▸ **Extracted entries**:
━━━━

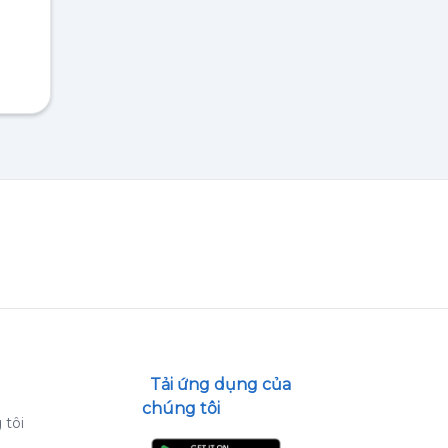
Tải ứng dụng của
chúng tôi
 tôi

━━━━

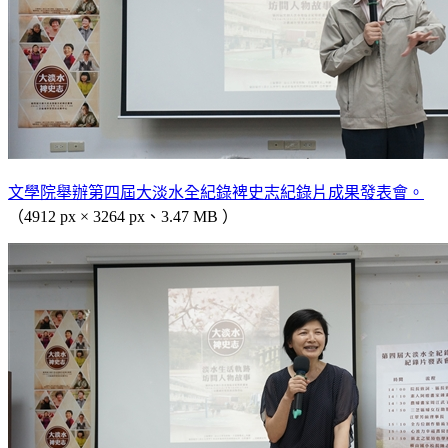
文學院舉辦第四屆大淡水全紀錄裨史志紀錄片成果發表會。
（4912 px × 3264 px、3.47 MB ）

━━━━

Please transcribe only the lines in the records above running from the line that has "文學院舉辦第四屆大淡水全紀錄裨史志紀錄片成果發表會。" through the line that has "px、3.47 MB ）", both included, exactly as they appear.

▸ **Solution for this exercise**:
文學院舉辦第四屆大淡水全紀錄裨史志紀錄片成果發表會。
（4912 px × 3264 px、3.47 MB ）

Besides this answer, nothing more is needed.